Here’s a charming love story to the forgotten towns of France rarely seen by the outside world, presented with a picture postcard beauty by legendary filmmaker Agnes Varda and internationally acclaimed conceptual artist JR. The pair make for an incredibly odd screen partnership; one is an elderly woman slowly losing her sight and rapidly approaching her 90th birthday, while the other is an artist who has never revealed his true identity and publicly hides behind a pair of shades, like a Gallic Bono. Yet their friendship with each other has led to their methods of creating art becoming revitalised, making for a sweet road movie that also doubles as a subtle examination of the artistic process.
Faces Places; (French title: Visages, villages); dirs.: JR, Agnes Varda; France 2017, 89 minutes. Our Rating: ★★★½/5
The concept of the documentary is simple: the pair travel to a variety of rural French locations to meet people within different communities and to create large portraits of them to be seen across the local area. These range from an entire community pictured eating a baguette (can you get any more French?), to a giant, heroic portrait of a farmer that now looms large over his barn. Each project is treated like an extended vignette, discovering the warm humanity that can be found inside the most average towns on the map. As far-right politicians have gained electoral success internationally by claiming they are speaking up for the “forgotten people” of each society, it’s quite wonderful to see the very same forgotten communities now transformed in to welcoming art projects, instead of being used as catalysts to excuse hateful rhetoric. Varda and JR both intuitively understand the inherent warmth in France’s small towns, and their portrayal of them helps make it easy to overlook some of the film’s numerous flaws elsewhere.

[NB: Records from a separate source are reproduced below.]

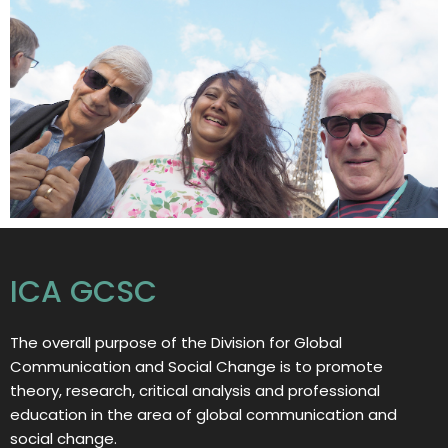
ICA GCSC
The overall purpose of the Division for Global
Communication and Social Change is to promote
theory, research, critical analysis and professional
education in the area of global communication and
social change.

Despite its status as a frontrunner for the Best Documentary Oscar, Faces Places does feel frequently staged. Some of the townsfolk visited by the pair appear to be acting theatrically for the cameras, while the pair also share a number of interactions that have clearly been staged for comedic purposes; an early sequence where they both head to the shop to buy two chocolate eclairs is the most obvious example of a heavily scripted visual gag. It feels more accurate to call it a hybrid of documentary and fiction. The art projects designed by the pair all feel real, but the circumstances of their own partnership feel increasingly contrived as the film progresses. This deviation from form may anger some, but I can’t help but wonder if it was a very deliberate choice to leave several heavily staged sequence in the final project. Varda is a renowned dramatist, and the idea that she has become inspired to make a film due to her journey with JR is another delightfully meta interpretation left in the margins.
This would explain the sudden narrative arc that emerges in the film’s final half hour, as the pair’s carefree road trip soon leads to them visiting the home of Varda’s former collaborator Jean Luc Godard, one of cinema’s most restlessly experimental (and patience-testing) filmmakers. This disrupts the film’s initial narrative in the same way Godard himself has disrupted conventional narrative structure repeatedly across his filmography. Are these very clearly scripted sequences all part of an overarching commentary on the very nature of the burdens of creating art itself? I’m not entirely sure, but the film’s playfully inventive sensibility is nothing less than arresting.
If the idea of a meta-commentary on the very nature of crafting works of art sounds pretentious, then that couldn’t be further from the truth. Faces Places also acts as a moving examination on how the consumption of art changes as we grow older; Varda may be inspired by JR’s ceaselessly inventive mind, yet her increased short sightedness means that she can no longer enjoy these creations in the way she used to. The film’s carefree spirit is hiding moments of pure melancholy, which becomes more moving the further away from the comparatively joyous surroundings of the film you get.
It isn’t easily discernible whether Faces Places appears to be staged accidentally, or is very deliberately asking you to lean in as part of a meta examination. One thing is undoubtable though – the documentary is utterly charming, with plenty of things to say about the joy art can bring, and the people who help make it.